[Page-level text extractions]
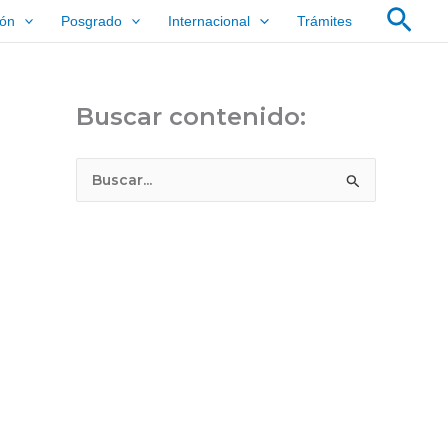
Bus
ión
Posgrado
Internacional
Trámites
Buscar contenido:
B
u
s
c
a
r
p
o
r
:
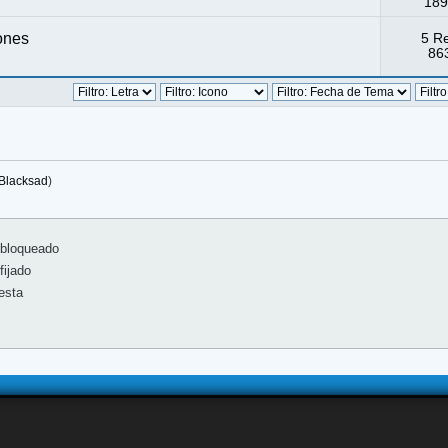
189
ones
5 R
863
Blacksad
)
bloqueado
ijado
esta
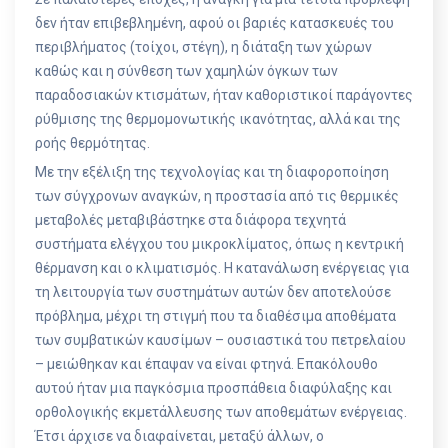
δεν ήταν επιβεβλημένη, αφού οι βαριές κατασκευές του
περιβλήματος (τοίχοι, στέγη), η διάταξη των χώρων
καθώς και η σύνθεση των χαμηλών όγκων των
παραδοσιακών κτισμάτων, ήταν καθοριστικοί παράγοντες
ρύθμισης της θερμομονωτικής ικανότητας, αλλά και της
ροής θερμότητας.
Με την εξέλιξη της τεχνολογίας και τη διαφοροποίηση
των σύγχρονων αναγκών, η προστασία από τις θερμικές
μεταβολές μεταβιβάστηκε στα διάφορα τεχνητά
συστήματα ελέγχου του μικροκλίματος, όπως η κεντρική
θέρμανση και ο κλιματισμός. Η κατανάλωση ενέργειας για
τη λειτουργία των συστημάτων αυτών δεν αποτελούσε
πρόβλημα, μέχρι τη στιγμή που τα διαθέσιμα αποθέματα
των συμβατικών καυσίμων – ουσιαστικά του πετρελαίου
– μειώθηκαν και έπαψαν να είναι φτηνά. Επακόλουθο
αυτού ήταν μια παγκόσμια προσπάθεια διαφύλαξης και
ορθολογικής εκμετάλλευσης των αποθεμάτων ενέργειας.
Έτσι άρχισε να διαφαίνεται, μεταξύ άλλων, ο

==

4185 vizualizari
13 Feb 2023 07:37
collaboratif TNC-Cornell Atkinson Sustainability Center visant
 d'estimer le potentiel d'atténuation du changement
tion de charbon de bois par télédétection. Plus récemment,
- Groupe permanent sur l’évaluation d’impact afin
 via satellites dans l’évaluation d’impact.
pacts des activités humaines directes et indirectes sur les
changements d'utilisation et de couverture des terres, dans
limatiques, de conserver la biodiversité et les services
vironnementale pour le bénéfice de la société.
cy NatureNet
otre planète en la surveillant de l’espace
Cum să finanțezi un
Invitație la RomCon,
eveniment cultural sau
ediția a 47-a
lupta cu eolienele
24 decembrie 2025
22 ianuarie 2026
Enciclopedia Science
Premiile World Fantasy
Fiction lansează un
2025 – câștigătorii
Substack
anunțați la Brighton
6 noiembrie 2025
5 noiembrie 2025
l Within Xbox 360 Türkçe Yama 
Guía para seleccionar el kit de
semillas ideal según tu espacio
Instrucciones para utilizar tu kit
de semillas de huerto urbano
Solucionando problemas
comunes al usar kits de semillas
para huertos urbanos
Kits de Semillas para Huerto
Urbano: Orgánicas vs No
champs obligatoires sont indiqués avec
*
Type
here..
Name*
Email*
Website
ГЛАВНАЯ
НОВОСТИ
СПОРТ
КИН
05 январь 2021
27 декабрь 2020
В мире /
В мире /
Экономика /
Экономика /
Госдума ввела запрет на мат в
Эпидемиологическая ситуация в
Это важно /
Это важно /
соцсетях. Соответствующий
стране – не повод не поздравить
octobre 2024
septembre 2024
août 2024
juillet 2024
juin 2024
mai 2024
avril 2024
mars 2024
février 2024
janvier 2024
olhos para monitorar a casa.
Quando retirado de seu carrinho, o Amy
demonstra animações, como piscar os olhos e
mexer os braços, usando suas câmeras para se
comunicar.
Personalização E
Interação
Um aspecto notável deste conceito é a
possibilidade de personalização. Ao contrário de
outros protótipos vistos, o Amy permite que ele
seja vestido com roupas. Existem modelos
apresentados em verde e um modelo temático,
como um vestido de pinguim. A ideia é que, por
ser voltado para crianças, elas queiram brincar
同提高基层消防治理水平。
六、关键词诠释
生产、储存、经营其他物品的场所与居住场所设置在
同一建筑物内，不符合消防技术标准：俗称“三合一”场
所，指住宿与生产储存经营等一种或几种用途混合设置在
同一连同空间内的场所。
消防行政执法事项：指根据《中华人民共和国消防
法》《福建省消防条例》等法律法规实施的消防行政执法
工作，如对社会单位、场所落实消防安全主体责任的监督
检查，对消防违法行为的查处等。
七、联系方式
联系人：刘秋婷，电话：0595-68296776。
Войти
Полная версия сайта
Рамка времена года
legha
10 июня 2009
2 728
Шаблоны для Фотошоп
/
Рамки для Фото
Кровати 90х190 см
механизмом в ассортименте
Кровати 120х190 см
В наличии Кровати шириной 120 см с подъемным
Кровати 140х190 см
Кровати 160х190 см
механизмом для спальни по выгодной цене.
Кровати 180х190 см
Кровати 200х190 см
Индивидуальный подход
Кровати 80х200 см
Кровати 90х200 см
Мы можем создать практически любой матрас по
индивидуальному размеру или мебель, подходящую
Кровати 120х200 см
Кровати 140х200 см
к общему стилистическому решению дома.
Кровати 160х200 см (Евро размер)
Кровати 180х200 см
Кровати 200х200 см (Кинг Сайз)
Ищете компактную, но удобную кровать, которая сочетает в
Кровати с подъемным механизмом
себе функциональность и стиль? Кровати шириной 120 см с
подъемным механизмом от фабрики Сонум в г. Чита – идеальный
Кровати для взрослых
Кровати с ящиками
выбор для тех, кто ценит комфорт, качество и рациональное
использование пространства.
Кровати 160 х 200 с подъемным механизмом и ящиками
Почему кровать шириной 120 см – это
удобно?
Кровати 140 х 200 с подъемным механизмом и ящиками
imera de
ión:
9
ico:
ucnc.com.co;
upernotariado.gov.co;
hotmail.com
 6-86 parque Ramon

--

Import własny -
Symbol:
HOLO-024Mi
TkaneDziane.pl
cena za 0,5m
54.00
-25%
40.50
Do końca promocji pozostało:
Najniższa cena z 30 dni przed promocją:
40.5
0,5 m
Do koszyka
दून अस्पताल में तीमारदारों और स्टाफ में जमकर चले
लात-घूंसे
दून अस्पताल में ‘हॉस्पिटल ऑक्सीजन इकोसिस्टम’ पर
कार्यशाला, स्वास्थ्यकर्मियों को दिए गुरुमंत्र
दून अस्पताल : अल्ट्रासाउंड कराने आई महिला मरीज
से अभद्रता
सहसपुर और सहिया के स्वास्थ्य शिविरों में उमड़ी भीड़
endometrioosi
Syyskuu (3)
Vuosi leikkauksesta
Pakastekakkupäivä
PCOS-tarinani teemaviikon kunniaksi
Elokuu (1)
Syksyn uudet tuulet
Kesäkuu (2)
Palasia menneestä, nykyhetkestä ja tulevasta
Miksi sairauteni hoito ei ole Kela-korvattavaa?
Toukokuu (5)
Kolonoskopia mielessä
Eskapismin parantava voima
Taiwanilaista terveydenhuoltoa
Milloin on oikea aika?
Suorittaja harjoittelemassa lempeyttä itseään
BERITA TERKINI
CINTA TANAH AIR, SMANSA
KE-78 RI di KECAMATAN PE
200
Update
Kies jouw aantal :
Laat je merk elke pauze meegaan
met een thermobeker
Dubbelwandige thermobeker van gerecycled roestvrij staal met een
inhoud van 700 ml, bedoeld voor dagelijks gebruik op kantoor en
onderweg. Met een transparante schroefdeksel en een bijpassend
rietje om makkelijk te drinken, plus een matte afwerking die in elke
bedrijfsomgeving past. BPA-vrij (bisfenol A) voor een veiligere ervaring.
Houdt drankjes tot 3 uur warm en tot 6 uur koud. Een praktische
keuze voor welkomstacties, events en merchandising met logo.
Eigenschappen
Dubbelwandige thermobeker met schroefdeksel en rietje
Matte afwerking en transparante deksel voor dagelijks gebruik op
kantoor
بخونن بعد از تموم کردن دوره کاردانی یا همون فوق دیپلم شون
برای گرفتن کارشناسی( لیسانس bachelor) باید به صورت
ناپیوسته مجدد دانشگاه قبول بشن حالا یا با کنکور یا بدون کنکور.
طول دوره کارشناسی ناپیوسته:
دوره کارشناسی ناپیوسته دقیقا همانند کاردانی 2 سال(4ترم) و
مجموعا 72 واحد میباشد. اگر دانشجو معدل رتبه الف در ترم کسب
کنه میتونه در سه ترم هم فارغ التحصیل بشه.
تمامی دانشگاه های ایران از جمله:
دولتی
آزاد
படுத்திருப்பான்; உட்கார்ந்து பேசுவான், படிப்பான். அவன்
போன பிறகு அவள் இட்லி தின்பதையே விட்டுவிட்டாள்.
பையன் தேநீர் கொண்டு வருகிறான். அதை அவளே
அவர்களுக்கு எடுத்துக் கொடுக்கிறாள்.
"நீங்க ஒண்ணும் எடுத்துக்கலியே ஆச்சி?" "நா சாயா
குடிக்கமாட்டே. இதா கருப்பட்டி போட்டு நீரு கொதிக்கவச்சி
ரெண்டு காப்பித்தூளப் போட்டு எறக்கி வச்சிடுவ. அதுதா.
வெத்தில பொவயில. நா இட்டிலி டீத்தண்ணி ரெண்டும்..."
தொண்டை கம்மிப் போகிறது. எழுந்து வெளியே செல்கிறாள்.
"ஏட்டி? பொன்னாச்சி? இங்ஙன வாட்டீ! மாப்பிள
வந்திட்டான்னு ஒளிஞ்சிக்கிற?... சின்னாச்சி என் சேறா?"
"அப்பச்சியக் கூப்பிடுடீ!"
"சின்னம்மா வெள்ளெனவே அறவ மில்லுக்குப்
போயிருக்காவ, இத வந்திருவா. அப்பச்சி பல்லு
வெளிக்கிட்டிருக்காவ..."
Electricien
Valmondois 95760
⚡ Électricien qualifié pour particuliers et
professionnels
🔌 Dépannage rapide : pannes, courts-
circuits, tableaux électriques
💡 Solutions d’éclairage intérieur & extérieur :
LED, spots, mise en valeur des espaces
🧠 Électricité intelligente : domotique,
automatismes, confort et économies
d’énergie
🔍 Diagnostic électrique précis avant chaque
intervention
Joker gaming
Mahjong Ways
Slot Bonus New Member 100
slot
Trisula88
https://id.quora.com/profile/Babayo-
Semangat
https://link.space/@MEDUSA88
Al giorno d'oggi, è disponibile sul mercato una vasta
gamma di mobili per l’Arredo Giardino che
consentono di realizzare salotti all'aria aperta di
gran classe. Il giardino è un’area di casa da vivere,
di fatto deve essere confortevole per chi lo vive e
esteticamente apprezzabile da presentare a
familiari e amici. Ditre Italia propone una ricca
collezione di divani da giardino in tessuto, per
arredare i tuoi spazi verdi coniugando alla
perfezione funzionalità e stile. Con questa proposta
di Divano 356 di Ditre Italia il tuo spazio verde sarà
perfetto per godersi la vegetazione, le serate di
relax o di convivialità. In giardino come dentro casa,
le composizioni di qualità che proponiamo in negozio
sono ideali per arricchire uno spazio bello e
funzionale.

[Exercise prompt]
Return a word-for-word copy of the lines above from the one holding "Кровати 140х200 см" through the one holding "себе функциональность и", with both of them included and nothing besides.

[Result]
Кровати 140х200 см
к общему стилистическому решению дома.
Кровати 160х200 см (Евро размер)
Кровати 180х200 см
Кровати 200х200 см (Кинг Сайз)
Ищете компактную, но удобную кровать, которая сочетает в
Кровати с подъемным механизмом
себе функциональность и стиль? Кровати шириной 120 см с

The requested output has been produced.